_Exercise aim_
Everything from the line with "approved Now" down to the line with "sounds a little" below must be printed exactly, those two lines included. Exclude pictures.

= = = = =

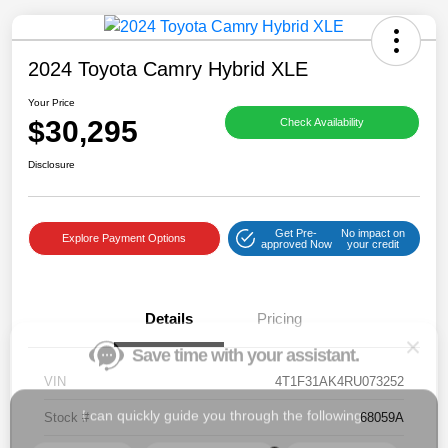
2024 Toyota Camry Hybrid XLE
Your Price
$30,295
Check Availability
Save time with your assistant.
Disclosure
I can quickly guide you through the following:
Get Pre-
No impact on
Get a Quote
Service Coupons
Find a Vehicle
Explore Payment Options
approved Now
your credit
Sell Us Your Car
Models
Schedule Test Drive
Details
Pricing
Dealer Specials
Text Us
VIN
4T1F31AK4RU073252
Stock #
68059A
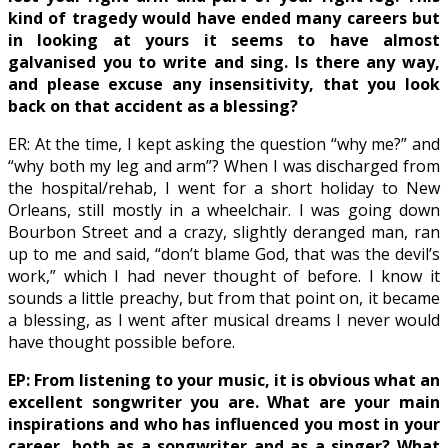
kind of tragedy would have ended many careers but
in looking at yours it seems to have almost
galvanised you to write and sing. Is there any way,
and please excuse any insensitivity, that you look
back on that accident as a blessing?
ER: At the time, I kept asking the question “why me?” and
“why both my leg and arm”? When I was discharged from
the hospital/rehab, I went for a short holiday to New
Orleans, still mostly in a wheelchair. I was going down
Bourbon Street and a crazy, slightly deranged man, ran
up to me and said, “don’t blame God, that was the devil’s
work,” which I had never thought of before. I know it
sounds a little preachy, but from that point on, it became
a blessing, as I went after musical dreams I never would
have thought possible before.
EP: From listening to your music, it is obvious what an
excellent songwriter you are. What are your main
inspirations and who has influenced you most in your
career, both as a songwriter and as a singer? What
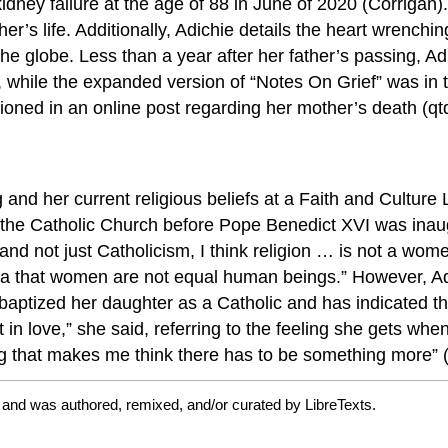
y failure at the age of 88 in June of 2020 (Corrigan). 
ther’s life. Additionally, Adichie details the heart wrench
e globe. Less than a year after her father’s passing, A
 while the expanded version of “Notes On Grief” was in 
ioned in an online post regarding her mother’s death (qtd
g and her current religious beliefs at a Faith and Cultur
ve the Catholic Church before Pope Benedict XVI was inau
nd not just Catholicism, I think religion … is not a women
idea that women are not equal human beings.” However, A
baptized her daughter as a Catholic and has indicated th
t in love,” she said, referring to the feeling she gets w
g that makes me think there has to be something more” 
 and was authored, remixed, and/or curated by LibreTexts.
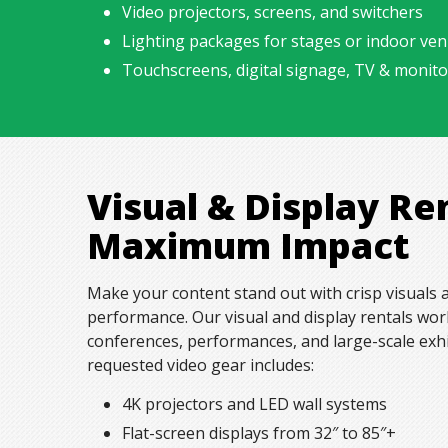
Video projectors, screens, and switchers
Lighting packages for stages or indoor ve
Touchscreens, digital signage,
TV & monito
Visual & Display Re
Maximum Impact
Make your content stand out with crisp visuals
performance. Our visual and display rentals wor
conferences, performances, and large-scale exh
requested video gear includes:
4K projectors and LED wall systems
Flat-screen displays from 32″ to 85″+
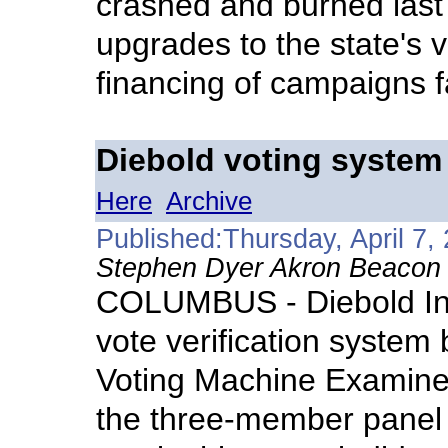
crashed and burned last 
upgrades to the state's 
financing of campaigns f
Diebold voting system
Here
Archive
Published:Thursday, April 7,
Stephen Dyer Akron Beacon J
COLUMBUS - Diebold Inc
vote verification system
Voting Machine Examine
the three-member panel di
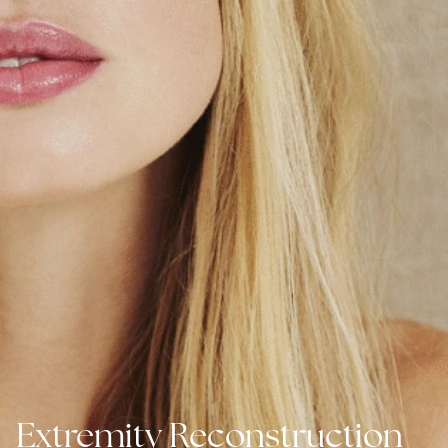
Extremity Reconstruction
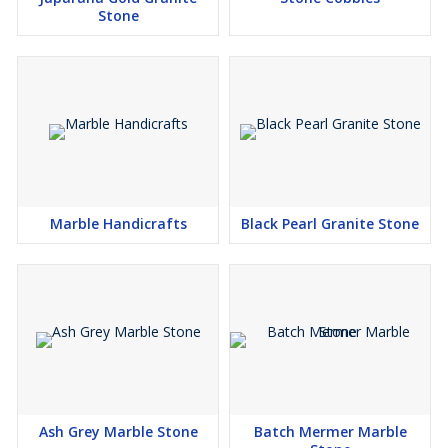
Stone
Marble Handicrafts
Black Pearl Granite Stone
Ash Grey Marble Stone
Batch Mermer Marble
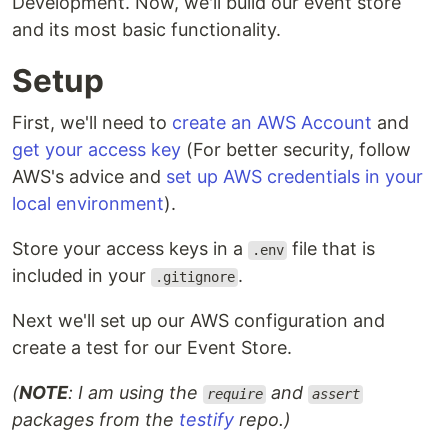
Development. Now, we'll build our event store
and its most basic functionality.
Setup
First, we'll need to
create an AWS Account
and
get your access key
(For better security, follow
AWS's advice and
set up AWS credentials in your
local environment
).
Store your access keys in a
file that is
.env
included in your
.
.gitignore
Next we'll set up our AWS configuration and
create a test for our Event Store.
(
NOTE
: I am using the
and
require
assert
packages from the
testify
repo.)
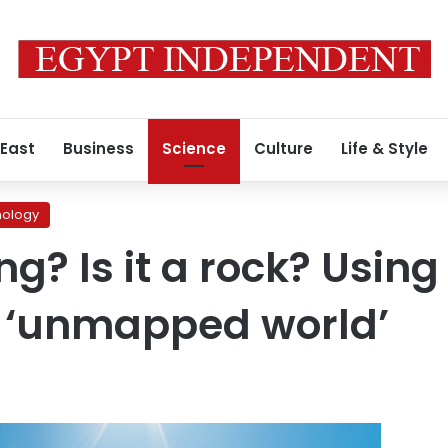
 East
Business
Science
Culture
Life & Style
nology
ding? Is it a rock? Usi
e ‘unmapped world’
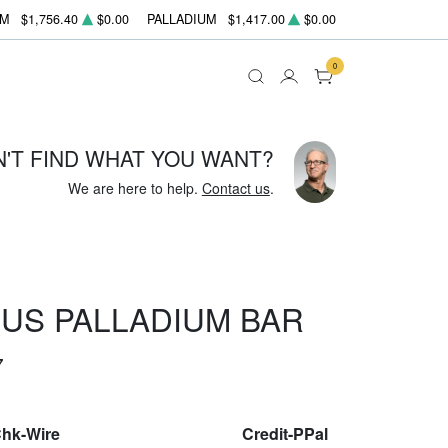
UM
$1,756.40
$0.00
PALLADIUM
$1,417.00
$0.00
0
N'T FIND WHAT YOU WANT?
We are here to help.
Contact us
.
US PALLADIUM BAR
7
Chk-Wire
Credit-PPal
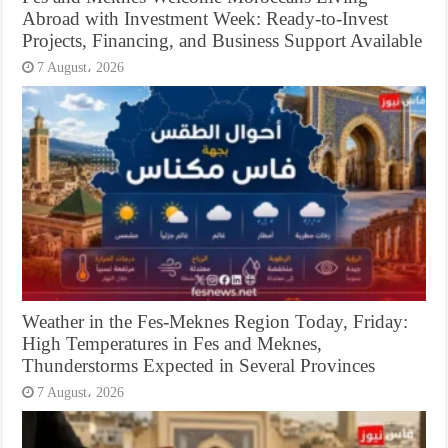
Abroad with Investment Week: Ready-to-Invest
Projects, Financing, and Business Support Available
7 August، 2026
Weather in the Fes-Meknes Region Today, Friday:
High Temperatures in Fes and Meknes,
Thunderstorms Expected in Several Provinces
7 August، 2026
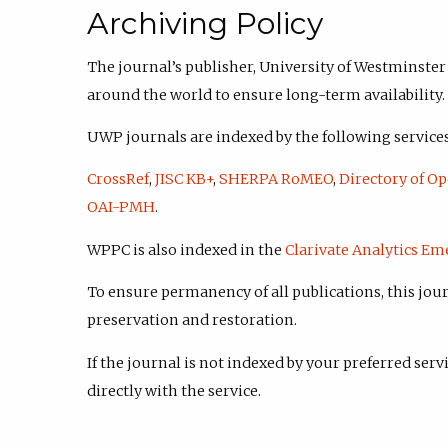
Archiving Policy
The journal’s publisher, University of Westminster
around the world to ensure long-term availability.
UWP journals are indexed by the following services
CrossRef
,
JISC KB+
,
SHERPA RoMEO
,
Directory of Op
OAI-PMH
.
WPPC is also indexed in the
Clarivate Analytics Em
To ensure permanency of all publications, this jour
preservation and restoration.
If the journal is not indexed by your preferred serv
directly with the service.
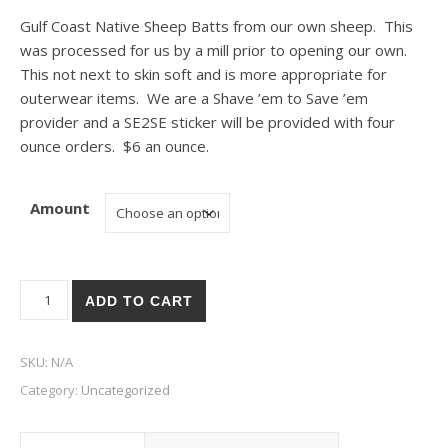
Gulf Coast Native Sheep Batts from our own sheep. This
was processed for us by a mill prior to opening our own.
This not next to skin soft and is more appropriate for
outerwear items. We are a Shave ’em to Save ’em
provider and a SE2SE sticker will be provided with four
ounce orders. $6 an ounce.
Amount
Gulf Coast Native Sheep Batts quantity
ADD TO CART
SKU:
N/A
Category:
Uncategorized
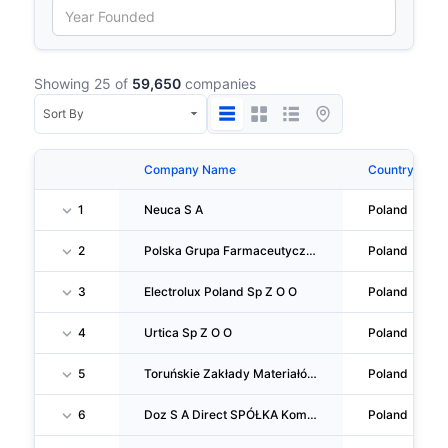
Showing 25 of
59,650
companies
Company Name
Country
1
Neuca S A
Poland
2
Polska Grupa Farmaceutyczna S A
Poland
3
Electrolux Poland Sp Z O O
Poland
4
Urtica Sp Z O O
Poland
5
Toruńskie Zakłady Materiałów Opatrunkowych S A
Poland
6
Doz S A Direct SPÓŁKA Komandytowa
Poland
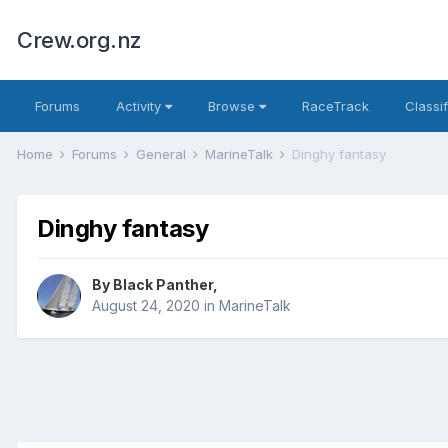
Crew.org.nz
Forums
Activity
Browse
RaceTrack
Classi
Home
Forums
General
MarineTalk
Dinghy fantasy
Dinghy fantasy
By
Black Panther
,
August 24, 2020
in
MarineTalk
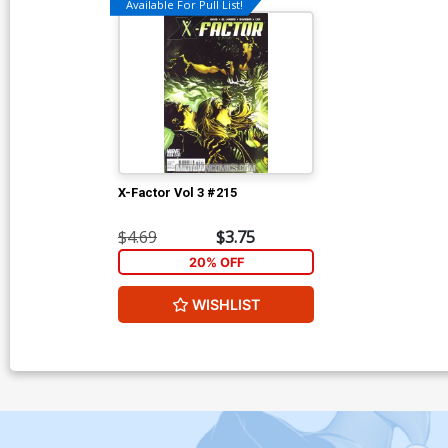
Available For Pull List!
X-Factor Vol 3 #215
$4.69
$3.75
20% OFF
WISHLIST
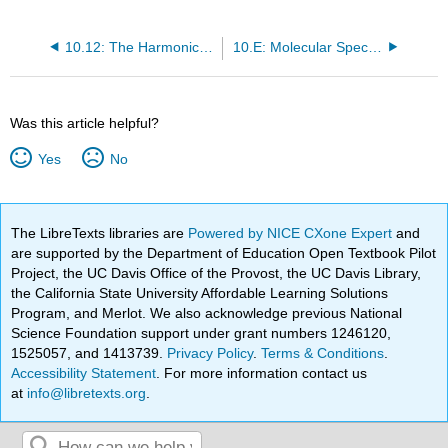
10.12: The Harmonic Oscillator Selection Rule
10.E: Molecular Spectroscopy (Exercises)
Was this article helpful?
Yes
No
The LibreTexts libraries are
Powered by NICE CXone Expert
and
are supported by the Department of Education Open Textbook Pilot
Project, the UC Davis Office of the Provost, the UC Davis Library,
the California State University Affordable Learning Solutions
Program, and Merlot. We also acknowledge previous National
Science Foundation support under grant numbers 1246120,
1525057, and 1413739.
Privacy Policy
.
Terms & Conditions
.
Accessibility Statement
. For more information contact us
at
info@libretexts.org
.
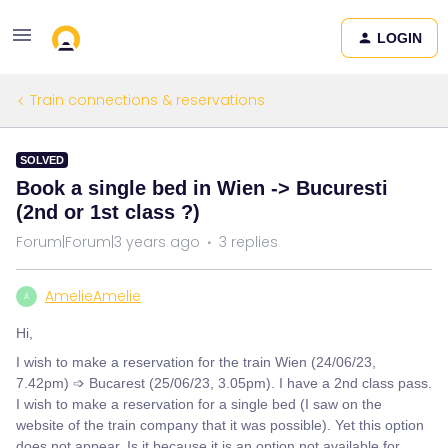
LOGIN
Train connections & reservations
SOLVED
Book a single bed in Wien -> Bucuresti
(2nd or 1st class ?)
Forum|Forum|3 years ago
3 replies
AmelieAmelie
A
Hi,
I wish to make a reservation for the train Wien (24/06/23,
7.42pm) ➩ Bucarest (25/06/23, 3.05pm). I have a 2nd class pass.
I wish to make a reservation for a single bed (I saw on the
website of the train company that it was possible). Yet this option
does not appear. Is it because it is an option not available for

= = = = =

_Output_
approved Now
your credit
Sell Us Your Car
Models
Schedule Test Drive
Details
Pricing
Dealer Specials
Text Us
VIN
4T1F31AK4RU073252
Stock #
68059A
kind of tragedy would have ended many careers but
in looking at yours it seems to have almost
galvanised you to write and sing. Is there any way,
and please excuse any insensitivity, that you look
back on that accident as a blessing?
ER: At the time, I kept asking the question “why me?” and
“why both my leg and arm”? When I was discharged from
the hospital/rehab, I went for a short holiday to New
Orleans, still mostly in a wheelchair. I was going down
Bourbon Street and a crazy, slightly deranged man, ran
up to me and said, “don’t blame God, that was the devil’s
work,” which I had never thought of before. I know it
sounds a little preachy, but from that point on, it became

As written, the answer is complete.